Each line below from the line with "Grant Program" to the line with "in their midfield" must be copied exactly, including those two, and no picture may appear in the copy.

-- Records provided follows --

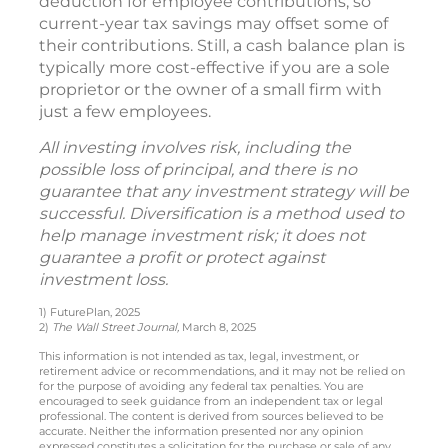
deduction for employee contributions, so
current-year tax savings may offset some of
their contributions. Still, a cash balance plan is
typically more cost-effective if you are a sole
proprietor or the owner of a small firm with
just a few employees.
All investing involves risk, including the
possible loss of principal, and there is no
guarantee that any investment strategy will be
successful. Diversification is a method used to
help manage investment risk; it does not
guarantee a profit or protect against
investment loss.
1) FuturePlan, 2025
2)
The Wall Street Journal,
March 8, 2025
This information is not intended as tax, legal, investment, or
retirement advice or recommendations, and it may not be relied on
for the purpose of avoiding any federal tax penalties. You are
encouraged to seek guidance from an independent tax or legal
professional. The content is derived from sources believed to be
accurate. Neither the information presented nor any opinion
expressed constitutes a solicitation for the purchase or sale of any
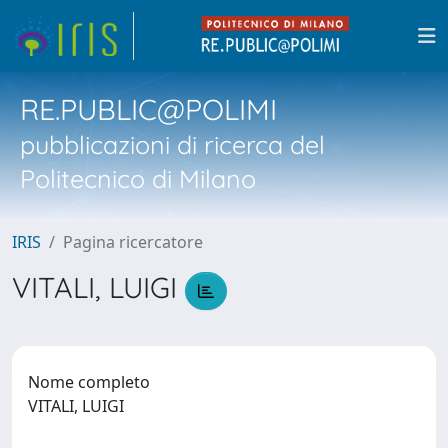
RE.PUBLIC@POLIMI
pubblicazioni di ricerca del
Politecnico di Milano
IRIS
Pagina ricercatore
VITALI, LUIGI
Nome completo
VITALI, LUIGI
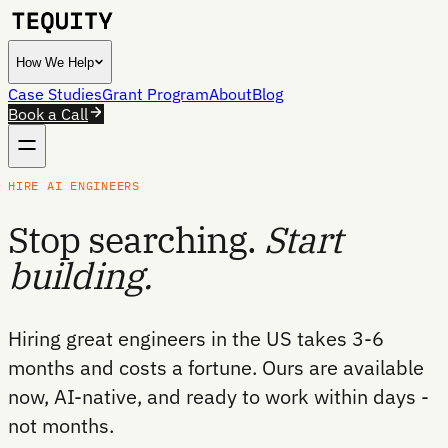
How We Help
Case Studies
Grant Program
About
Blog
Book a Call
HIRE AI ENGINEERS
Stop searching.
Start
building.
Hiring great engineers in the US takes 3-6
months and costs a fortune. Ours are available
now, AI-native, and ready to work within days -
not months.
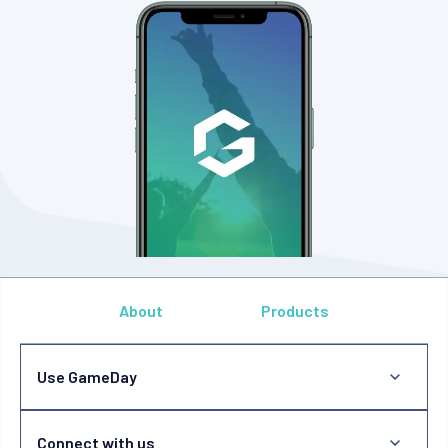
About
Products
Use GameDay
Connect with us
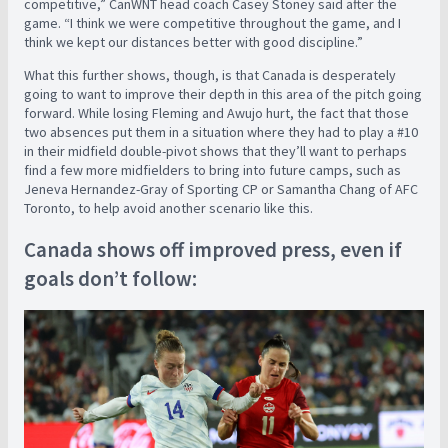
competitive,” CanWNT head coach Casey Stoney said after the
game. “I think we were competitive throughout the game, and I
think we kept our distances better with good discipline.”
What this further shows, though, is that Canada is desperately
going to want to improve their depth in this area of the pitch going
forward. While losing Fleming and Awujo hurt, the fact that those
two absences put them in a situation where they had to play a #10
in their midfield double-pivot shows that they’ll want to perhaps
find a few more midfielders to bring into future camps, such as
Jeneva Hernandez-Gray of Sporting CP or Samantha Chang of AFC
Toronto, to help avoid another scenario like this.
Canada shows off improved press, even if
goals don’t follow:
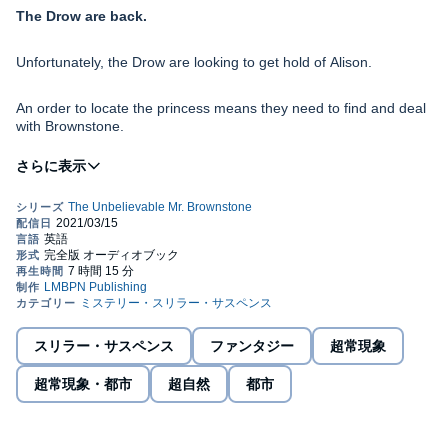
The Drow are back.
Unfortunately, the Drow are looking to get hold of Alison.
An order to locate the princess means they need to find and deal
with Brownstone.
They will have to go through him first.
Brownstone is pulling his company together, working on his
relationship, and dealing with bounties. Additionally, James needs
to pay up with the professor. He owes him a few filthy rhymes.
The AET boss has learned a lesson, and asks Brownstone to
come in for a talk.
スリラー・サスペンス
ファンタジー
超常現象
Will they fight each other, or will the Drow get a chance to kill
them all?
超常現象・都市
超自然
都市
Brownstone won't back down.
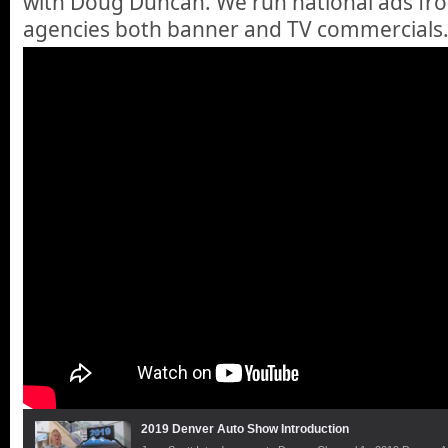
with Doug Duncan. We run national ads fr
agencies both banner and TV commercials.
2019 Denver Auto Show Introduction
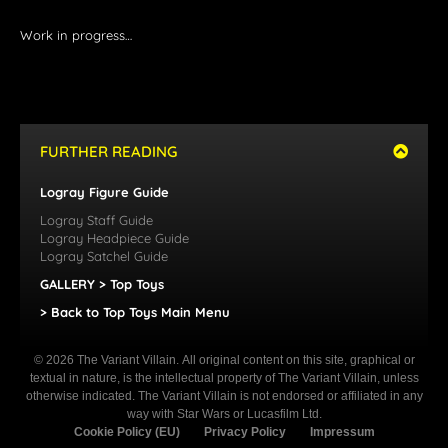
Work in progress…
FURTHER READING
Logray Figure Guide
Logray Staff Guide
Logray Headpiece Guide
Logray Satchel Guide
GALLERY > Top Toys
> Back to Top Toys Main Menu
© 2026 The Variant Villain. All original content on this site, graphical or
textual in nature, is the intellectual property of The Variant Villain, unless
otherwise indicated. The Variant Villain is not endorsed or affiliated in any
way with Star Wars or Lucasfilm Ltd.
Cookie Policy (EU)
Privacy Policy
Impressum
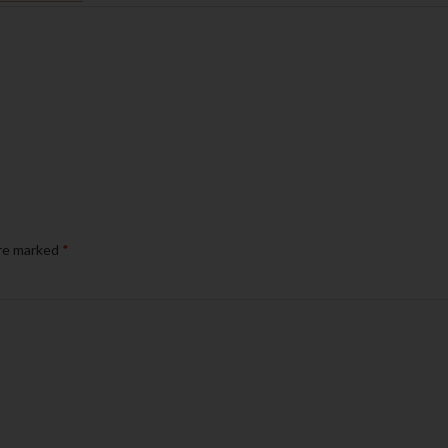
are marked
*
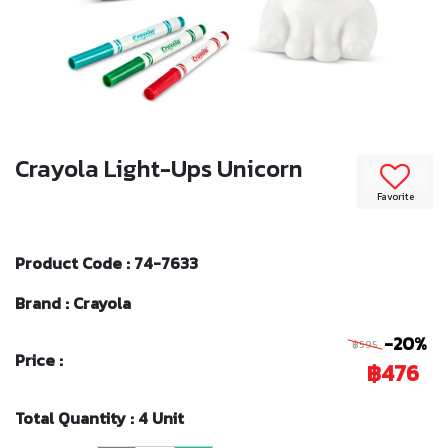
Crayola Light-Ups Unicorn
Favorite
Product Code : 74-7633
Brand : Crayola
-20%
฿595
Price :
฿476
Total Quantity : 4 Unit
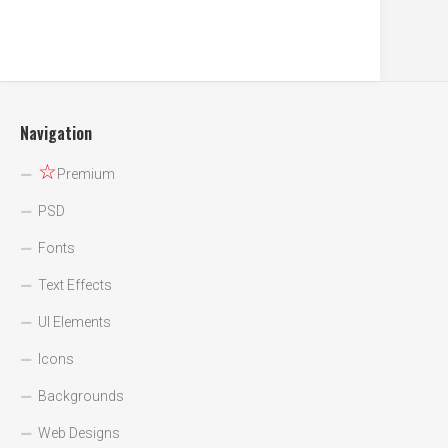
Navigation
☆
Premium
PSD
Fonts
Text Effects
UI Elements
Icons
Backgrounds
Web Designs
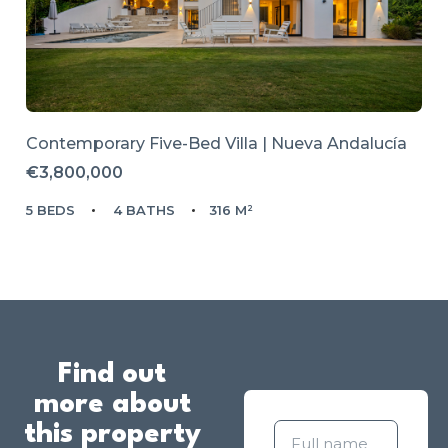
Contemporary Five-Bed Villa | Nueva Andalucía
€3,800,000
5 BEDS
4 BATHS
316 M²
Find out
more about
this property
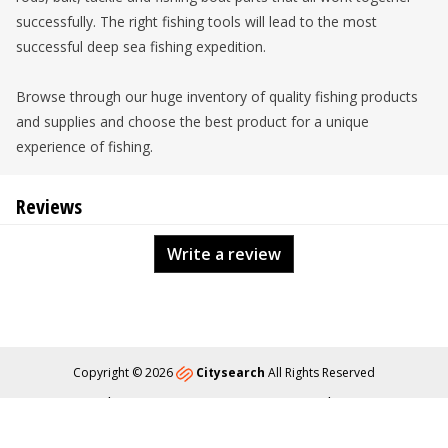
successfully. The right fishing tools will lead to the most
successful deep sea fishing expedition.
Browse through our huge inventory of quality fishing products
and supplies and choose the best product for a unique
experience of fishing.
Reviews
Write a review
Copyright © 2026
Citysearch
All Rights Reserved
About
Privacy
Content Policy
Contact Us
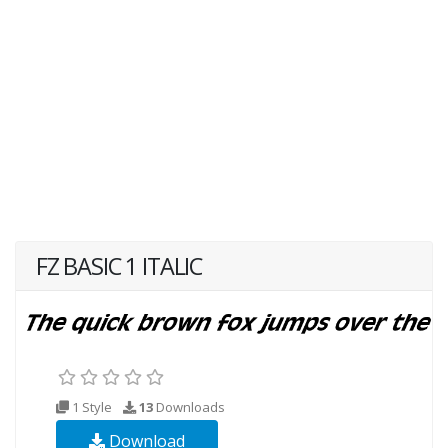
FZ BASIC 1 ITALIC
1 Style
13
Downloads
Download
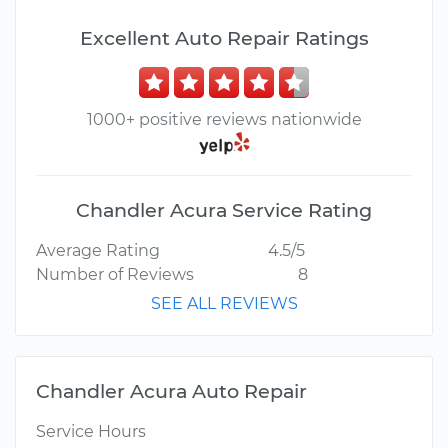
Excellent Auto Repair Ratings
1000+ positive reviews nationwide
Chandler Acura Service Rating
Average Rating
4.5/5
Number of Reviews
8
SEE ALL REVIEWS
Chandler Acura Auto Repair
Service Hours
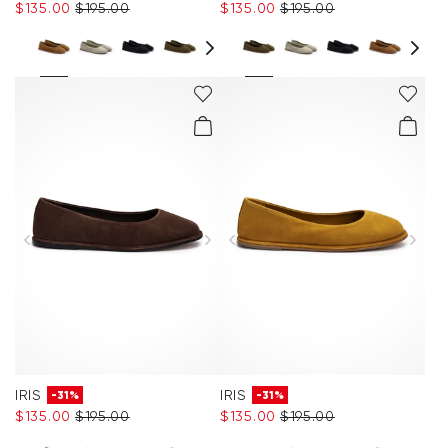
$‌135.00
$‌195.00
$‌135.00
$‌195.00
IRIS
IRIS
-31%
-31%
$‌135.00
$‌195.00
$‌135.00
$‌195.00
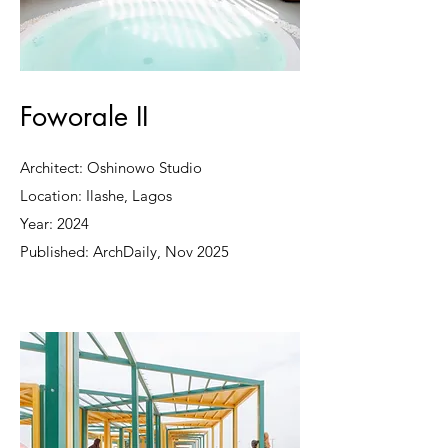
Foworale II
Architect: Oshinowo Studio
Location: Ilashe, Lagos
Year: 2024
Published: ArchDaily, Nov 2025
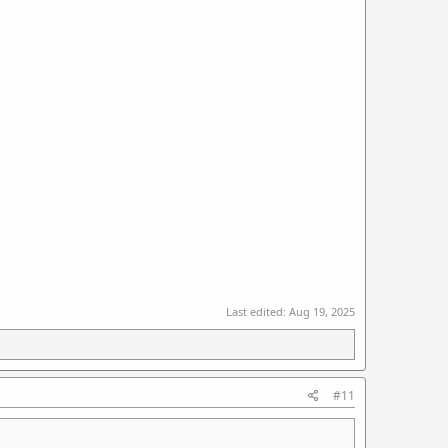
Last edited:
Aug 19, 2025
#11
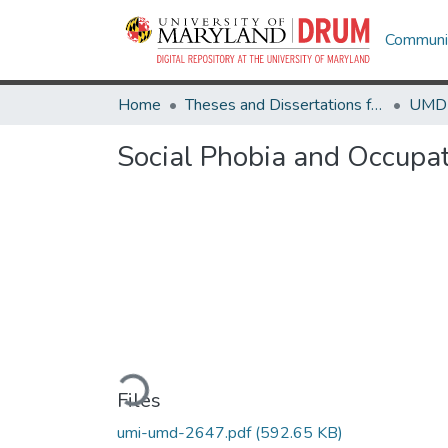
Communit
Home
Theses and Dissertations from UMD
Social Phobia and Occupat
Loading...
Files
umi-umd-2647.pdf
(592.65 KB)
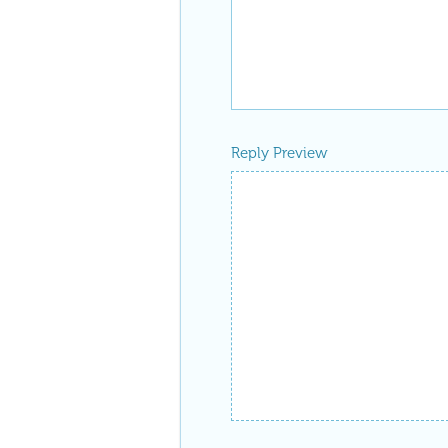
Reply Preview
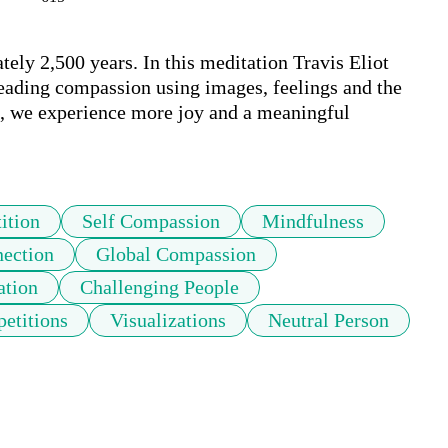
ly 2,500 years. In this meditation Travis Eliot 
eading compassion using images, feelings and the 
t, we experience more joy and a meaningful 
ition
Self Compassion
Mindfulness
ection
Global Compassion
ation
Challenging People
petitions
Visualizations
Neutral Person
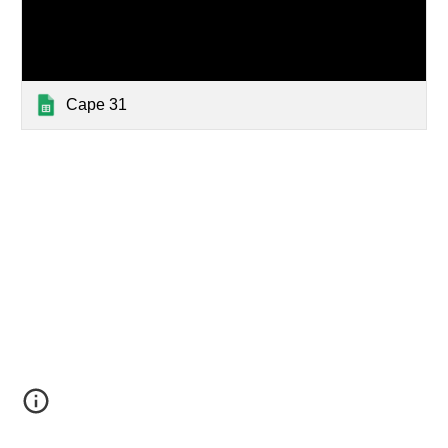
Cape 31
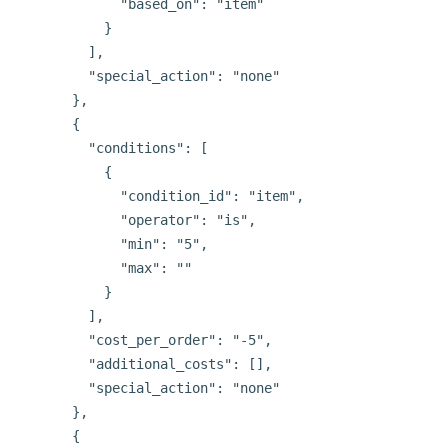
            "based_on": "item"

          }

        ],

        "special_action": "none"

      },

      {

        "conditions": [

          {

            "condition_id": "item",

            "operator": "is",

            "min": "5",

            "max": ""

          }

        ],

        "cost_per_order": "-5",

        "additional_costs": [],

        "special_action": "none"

-- Records provided concluded --

-- Solution below --
Grant Program
About
Blog
Book a Call
HIRE AI ENGINEERS
Stop searching.
Start
building.
Hiring great engineers in the US takes 3-6
months and costs a fortune. Ours are available
now, AI-native, and ready to work within days -
not months.
About
Products
Use GameDay
Connect with us
competitive,” CanWNT head coach Casey Stoney said after the
game. “I think we were competitive throughout the game, and I
think we kept our distances better with good discipline.”
What this further shows, though, is that Canada is desperately
going to want to improve their depth in this area of the pitch going
forward. While losing Fleming and Awujo hurt, the fact that those
two absences put them in a situation where they had to play a #10
in their midfield double-pivot shows that they’ll want to perhaps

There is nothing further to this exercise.